• Exercise goal: Find every line in the records below that holds the word "Boutique", and copy each one.

*** Opening of Exercise input ***

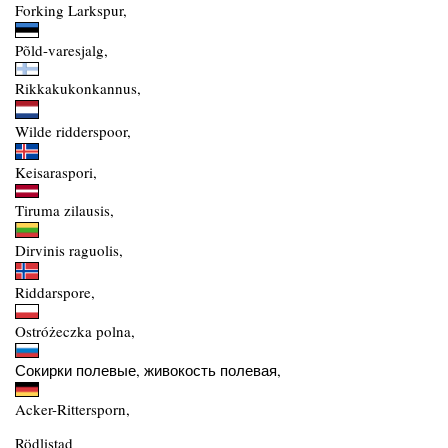
Forking Larkspur,
Põld-varesjalg,
Rikkakukonkannus,
Wilde ridderspoor,
Keisaraspori,
Tiruma zilausis,
Dirvinis raguolis,
Riddarspore,
Ostróżeczka polna,
Сокирки полевые, живокость полевая,
Acker-Rittersporn,
Rödlistad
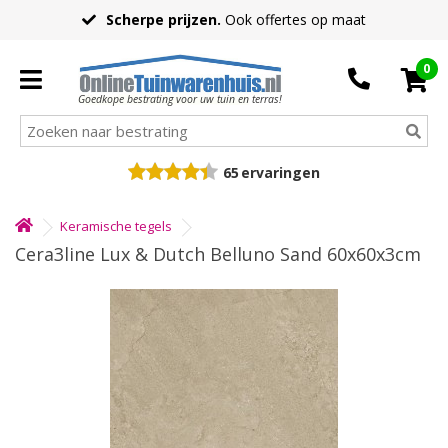
Scherpe prijzen.
Ook offertes op maat
0
Goedkope bestrating voor uw tuin en terras!
65
ervaringen
Keramische tegels
Cera3line Lux & Dutch Belluno Sand 60x60x3cm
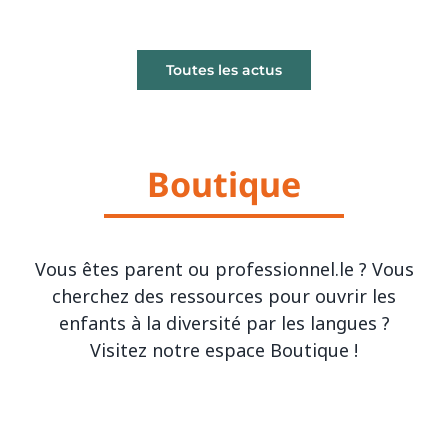
Toutes les actus
Boutique
Vous êtes parent ou professionnel.le ? Vous
cherchez des ressources pour ouvrir les
enfants à la diversité par les langues ?
Visitez notre espace Boutique !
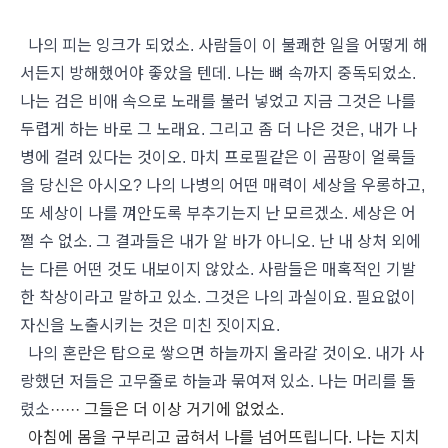
나의 피는 잉크가 되었소. 사람들이 이 불쾌한 일을 어떻게 해
서든지 방해했어야 좋았을 텐데. 나는 뼈 속까지 중독되었소.
나는 검은 비애 속으로 노래를 불러 넣었고 지금 그것은 나를
두렵게 하는 바로 그 노래요. 그리고 좀 더 나은 것은, 내가 나
병에 걸려 있다는 것이오. 마치 프로필같은 이 곰팡이 얼룩들
을 당신은 아시오? 나의 나병의 어떤 매력이 세상을 우롱하고,
또 세상이 나를 껴안도록 부추기는지 난 모르겠소. 세상은 어
쩔 수 없소. 그 결과들은 내가 알 바가 아니오. 난 내 상처 외에
는 다른 어떤 것도 내보이지 않았소. 사람들은 매혹적인 기발
한 착상이라고 말하고 있소. 그것은 나의 과실이요. 필요없이
자신을 노출시키는 것은 미친 짓이지요.
나의 혼란은 탑으로 쌓으면 하늘까지 올라갈 것이오. 내가 사
랑했던 저들은 고무줄로 하늘과 묶여져 있소. 나는 머리를 돌
렸소
······ 그들은 더 이상 거기에 없었소.
아침에 몸을 구부리고 굽혀서 나를 넘어뜨립니다. 나는 지치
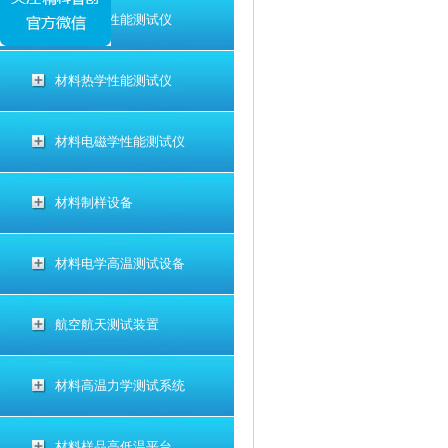
材料电学性能测试仪
材料热学性能测试仪
材料电磁学性能测试仪
材料制样设备
材料电学高温测试设备
航空航天测试装置
材料高温力学测试系统
材料样品高低温平台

*** Close of Exercise input ***

• Solved exercise:
Boutique
Visitez notre espace Boutique !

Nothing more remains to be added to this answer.